Поначалу из-под пера Лессинга выходили только лирические произведения. Но однажды он увидел спектакли игравшей в городе труппы Каролины Нейбер. И это во многом определило его судьбу. Захваченный богатством мира, открывшегося ему благодаря драматургии и искусству сцены, Лессинг все больше увлекается театром. Новые знания, впечатления от окружающей действительности — все это, трансформируясь, воскресало в его первых сочинениях. Комедии «Дамон», «Женоненавистник», «Старая дева», «Молодой ученый», написанные для актеров Каролины Нейбер, сблизили Лессинга с театром, его практикой, трудностями поиска, горечью разочарований и триумфальными взлетами. Его острый, глубокий ум вскоре заинтересовали приемы сценической игры, тайна кристаллизации роли. Лессинг горячо полюбил театр и не жалел для него ни своих скромных заработков, ни полученных от кредиторов денег, которыми пытался укрепить шаткие дела антрепризы Нейбер.

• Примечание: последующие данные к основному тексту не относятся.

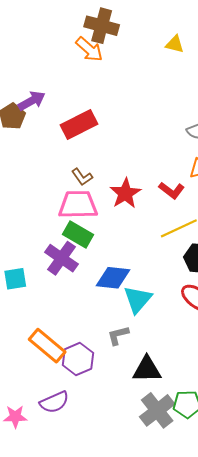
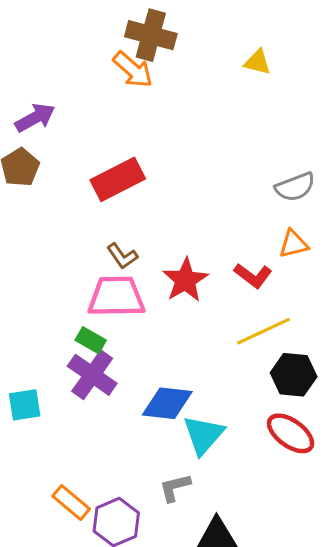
purple arrow: (32, 101) -> (35, 118), moved
green rectangle: (78, 235) -> (91, 340), moved, size x0.7
orange rectangle: (47, 346) -> (71, 502), size x0.7

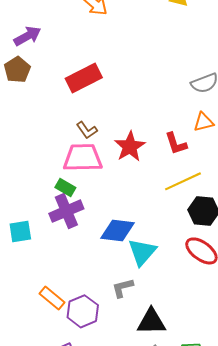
red L-shape: (253, 276) -> (176, 143), turned 35
purple cross: (92, 375) -> (66, 211), turned 32

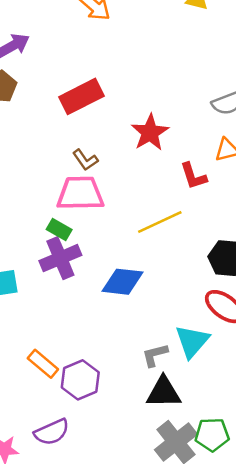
red star: (130, 147) -> (150, 133), moved
yellow line: (183, 181) -> (160, 222), moved
cyan triangle: (142, 252) -> (192, 341), moved
gray L-shape: (123, 288) -> (155, 355), moved

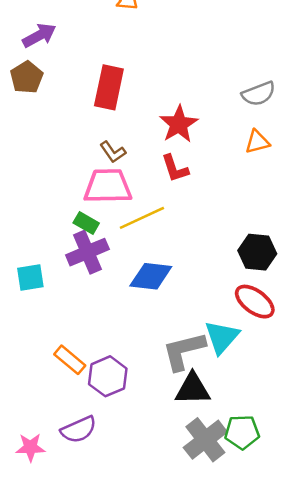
red rectangle: (82, 96) -> (109, 87), turned -51
red L-shape: (193, 176) -> (175, 168), moved
yellow line: (160, 222) -> (142, 218), moved
gray L-shape: (155, 355) -> (184, 351), size x1.6

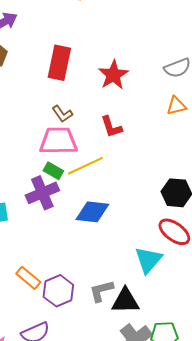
red star: (179, 124) -> (113, 75), moved
green rectangle: (86, 223) -> (53, 171), moved
gray L-shape: (184, 351) -> (101, 291), moved, size x0.7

И все же усилия, затраченные на то, чтобы избежать краха труппы Каролины, оказались тщетными. Кризис разразился, и Лессинг вынужден был бежать от кредиторов. Он покинул Лейпциг и перебрался в другой саксонский город — Виттенберг, где записался на медицинский факультет университета. Не найдя покоя от заимодавцев и тут, нуждаясь, Лессинг решил отправиться в большой город, в котором можно было бы жить литературным трудом. Он остановил свой выбор на Берлине, куда только что из Лейпцига переехал его кузен и старший друг Вильгельм Милиус, взявший на себя редактирование «Берлинской привилегированной газеты». Милиус с юных лет увлекался искусством. Еще в начале 1740-х годов он мечтал о создании немецкого национального театра, который имел бы самый тесный контакт с драматургами и критиками. Мысль о театре, забота о его развитии не покидала друзей и в Берлине. Когда год спустя после переезда Лессинг совместно с Милиусом начал издавать журнал «Материалы по истории и восприятию театра», в предисловии к нему он написал: «Театральное искусство не может не иметь своих законов, и мы хотим их обнаружить».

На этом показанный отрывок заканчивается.